Gov. Paul LePage, who said last month he might run for Congress, told supporters that he intends to seek a second term as governor, state Sen. Andre Cushing, who attended the event, told news reporters.
Former Florida Gov. Jeb Bush headlined the private event Tuesday at the Nonantum Resort.
Bush, thought to be weighing a bid for the Republican presidential nomination in 2016, is the son of former President George H.W. Bush and the brother of former President George W. Bush. Known for moderate political views, he has expressed hope that the GOP can evolve into the party of ‘‘inclusion and acceptance.’’
But the Democratic National Committee seized on Bush’s support for LePage as an example of how Republican leaders ‘‘remain beholden to the tea party base that continues to call the shots in today’s GOP.’’
‘‘Jeb Bush’s work in support of Paul LePage, one of the most controversial and unpopular governors in the country, proves that the Republican Party didn’t learn from their mistakes in 2012 and have no intention of changing their ways,’’ said Democratic National Committee spokesman Michael Czin.
Bush spokesman Jaryn Emhof said that Bush was inspired to help LePage by their history of working together.
In particular, Emhof said that Bush’s education organization has worked with the LePage administration on a school grading policy that was first used in Florida. ‘‘I know he has a lot of respect for what Gov. LePage is trying to get done in the state,’’ Emhof said, adding that the pair spent time together at a national education conference and have ‘‘a good rapport.’’
The blunt-spoken LePage has come under fire for remarks, including his off-color attack last month. He said a Democratic state lawmaker is ‘‘the first one to give it to the people without providing Vaseline.’’
Last weekend, the governor apologized in his radio address.
‘‘I grew up on the streets, and I'm a blue-collar governor. I'm not a politician, and I tell it like it is,’’ the governor said.
‘‘Some say my language is colorful and refreshing. Others say it is rough and offensive. If I have offended anyone, I apologize. But folks, it is time to wake up.

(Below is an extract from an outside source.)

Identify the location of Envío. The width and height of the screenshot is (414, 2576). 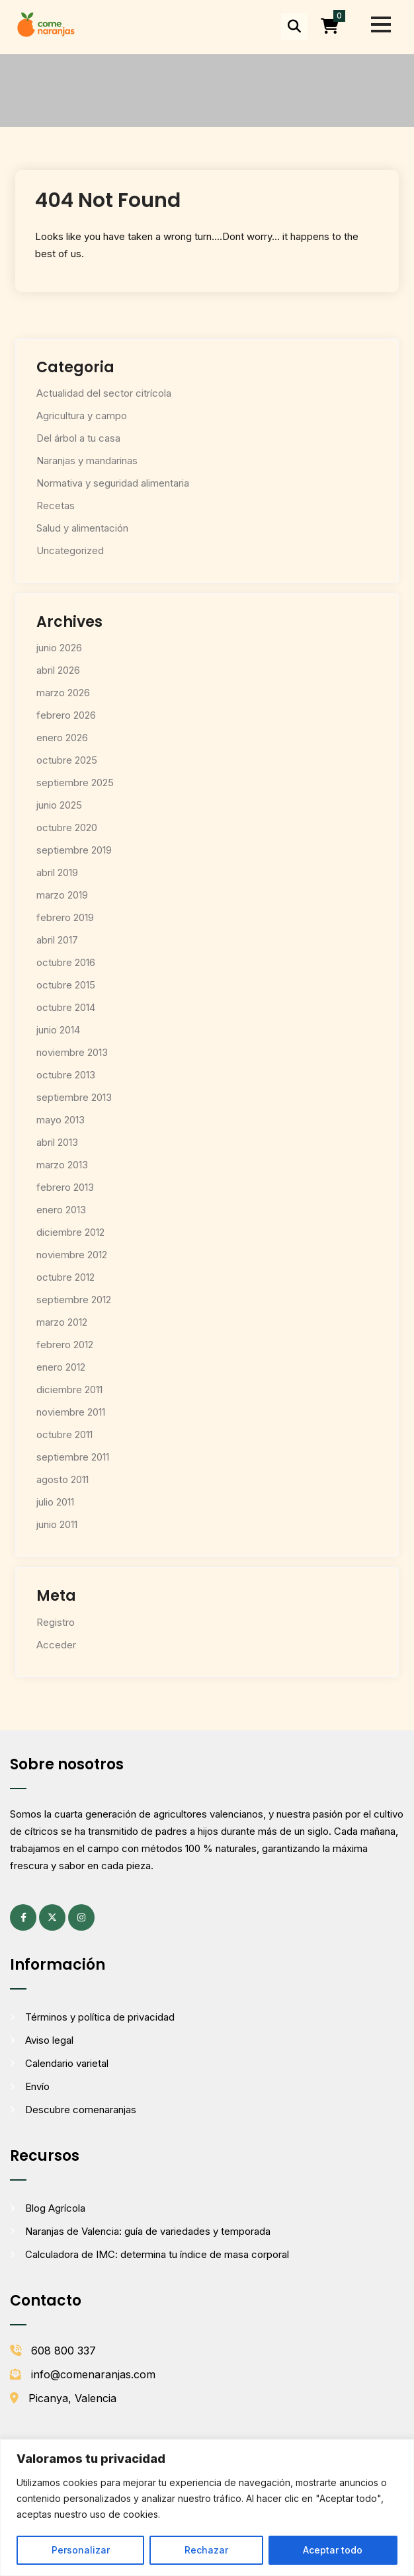 (37, 2086).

Sometimes the only way I can get your attention is to use straight talk,’’ he said.
The fundraiser was held in the coastal town where Bush’s father has a seaside retreat at Walker’s Point. Former U.S. Sen. Olympia Snowe along with current Sen. Susan Collins were listed as co-hosts of the event along with Linda Bean, former Maine treasurer Bruce Poliquin and businessman Les Otten.
The event was closed to the public and participants were not available to speak to the press, said Brent Littlefield, the governor’s senior political adviser.
A private session and photo opportunity cost $2,000 per person or $3,000 per couple. LePage will report his fundraising totals to election officials later this month.